┌────────
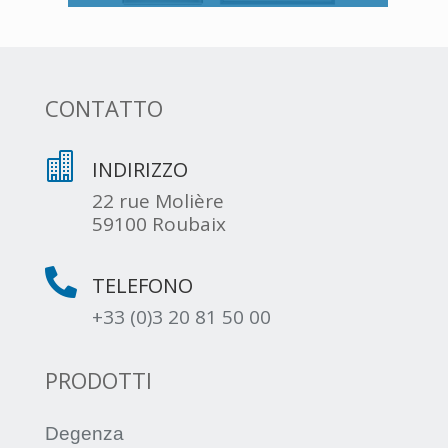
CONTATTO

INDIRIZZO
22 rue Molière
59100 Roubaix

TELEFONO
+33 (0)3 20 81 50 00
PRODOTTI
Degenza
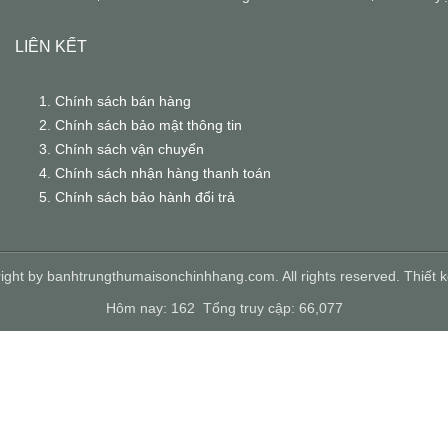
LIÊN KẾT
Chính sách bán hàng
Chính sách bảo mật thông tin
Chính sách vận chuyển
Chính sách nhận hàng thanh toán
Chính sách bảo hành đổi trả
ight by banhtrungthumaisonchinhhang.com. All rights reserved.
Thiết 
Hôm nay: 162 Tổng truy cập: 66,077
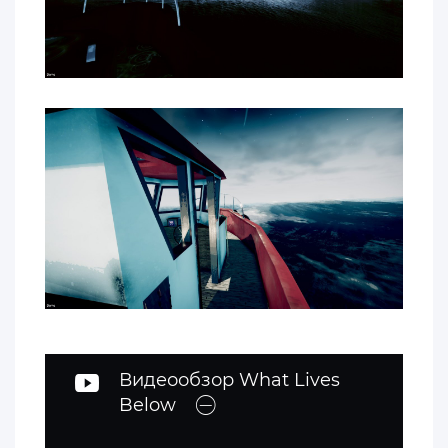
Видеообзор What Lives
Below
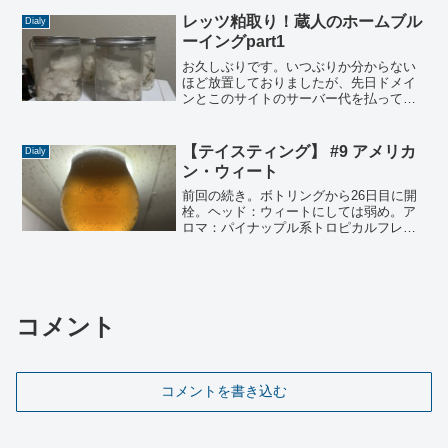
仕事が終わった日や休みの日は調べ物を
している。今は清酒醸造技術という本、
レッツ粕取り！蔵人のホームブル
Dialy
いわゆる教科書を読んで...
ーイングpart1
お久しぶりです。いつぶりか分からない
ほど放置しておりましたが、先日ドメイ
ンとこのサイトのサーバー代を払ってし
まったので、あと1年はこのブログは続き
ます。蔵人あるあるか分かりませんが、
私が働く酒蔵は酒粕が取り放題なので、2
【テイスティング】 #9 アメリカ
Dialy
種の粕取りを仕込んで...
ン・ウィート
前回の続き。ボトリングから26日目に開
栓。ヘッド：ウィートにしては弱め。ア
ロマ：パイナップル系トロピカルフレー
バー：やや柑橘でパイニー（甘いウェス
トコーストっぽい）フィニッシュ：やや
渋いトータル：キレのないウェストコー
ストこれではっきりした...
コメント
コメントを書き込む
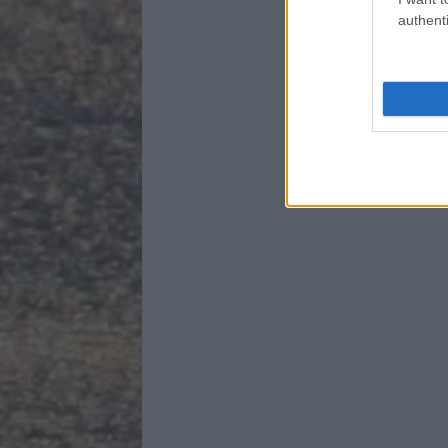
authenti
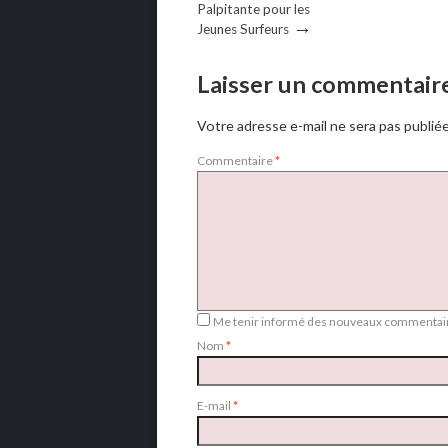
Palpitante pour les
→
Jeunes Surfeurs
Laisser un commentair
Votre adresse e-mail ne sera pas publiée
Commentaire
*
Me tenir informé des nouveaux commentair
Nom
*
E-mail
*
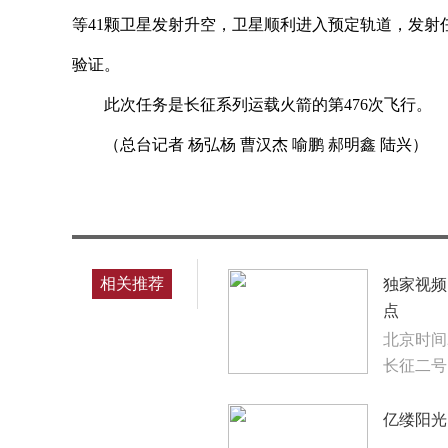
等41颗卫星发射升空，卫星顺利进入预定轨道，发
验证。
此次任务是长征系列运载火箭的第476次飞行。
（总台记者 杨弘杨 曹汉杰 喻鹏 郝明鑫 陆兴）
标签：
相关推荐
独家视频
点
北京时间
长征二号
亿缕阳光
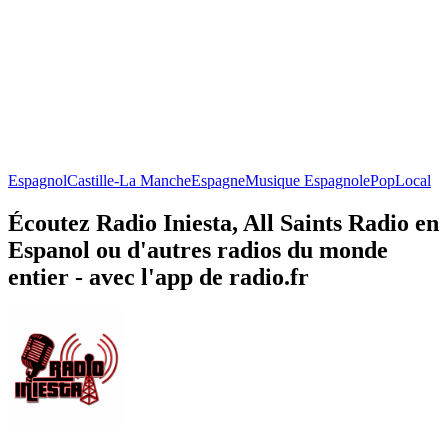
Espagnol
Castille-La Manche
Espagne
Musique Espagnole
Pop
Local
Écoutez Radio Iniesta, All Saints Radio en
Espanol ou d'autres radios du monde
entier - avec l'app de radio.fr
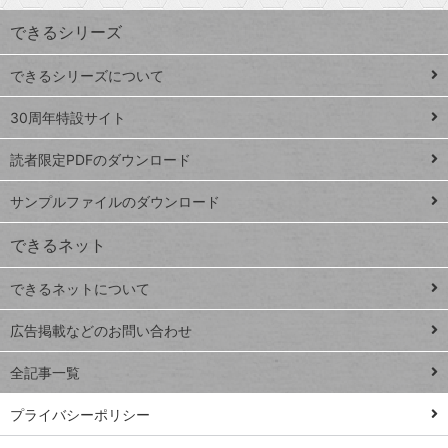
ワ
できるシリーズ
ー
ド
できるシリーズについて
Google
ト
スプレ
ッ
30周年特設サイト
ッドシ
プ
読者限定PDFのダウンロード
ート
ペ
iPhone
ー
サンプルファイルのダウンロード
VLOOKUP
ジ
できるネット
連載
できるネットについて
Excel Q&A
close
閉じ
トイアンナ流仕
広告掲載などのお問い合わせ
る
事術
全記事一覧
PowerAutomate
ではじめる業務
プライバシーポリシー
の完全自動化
└────────
*What is needed:* Each line in the data that holds the string "hàng" must be returned.

*Expected answer:*
Chính sách bán hàng
Chính sách nhận hàng thanh toán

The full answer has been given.